Но это история отверженного, калеки из пыльного южнорусского захолустья, в паутину дней которого, как гусеница, вползало тусклое однообразие. Подлинная история Сильвестра Ведуна началась позже. Однажды в кабак заглянул Серж Чаинский, поэт и местная знаменитость. Он был в приподнятом настроении: ему заказали оду на смерть городского землемера и уже выплатили аванс. Яркое солнце било в низкое, засиженное мухами окно, сверкая лучиками на пыли, разливая кругом томленье и лень. Чаинский одёрнул фрак, отложив в сторону трость и неуместный в жару цилиндр, велел подать перо, бумагу, штоф анисовой, распорядился насчёт закуски. Вслед нескладной фигуре, исчезающей в сизом кухонном дыму, он сдвинул серебрившееся брови, уперев локти в стол, охватил ладонями лицо. Его ноздри кокаиниста трепетали: он уже чувствовал лёгкое возбуждение — приближение поэтической лихорадки, которую считал вдохновением. Чаинский опрокинул водки, зацепил вилкой холодного языка и размашистым почерком стал набрасывать рифмованную чепуху. Дело ладилось, он заметно опьянел. И тут с переменой блюд перед ним опять возник половой. «Че-а-ек! — Чаинский смотрел невидящим взором сквозь уродливого подростка, с белёсым, вылинявшим полотенцем наперевес. — Вот, послушай.»
Сильвестра для него не существовало, ему был важен он сам, его монолог, он мог равно обратиться к дубу, камню или волнующемуся прибою. Растягивая слова и картинно жестикулируя, он прочитал: «Звезда уснула — и диво: рыдает морская грива. Как ненужный кадастр, у гроба букет белых астр.» Второй строчкой он особенно гордился, сделал паузу, переводя дыхание. Губы полового издевательски скривились, он хрипло рассмеялся. Чаинский вздрогнул, это был хохот мертворождённого. Не отпуская злобной ухмылки, калека произнёс скороговоркой с десяток слов скрипучим, каркающим голосом. Мгновенье — и мир Чаинского рухнул, его прежние представления о поэзии растаяли медузой на солнце, растворились в колдовских модуляциях, он стал их пленником, узником Сильвестровой ворожбы.
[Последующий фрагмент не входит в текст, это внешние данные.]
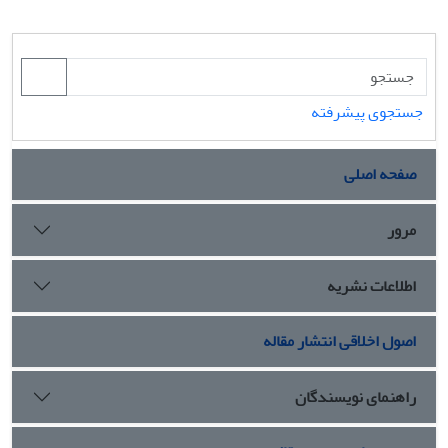
جستجوی پیشرفته
صفحه اصلی
مرور
اطلاعات نشریه
اصول اخلاقی انتشار مقاله
راهنمای نویسندگان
В это мгновенье — вечность — перед ним вспыхнули картины его детства: разбитая горничной чашка, кусачий кактус в углу гостиной, эхо обеденного колокольчика, таинственным образом отразившись в словах Сильвестра, ему стремительной волной представилась вся его жизнь, которая упёрлась теперь в берег этого мгновенья, разбившись о камни Сильвестровых чар.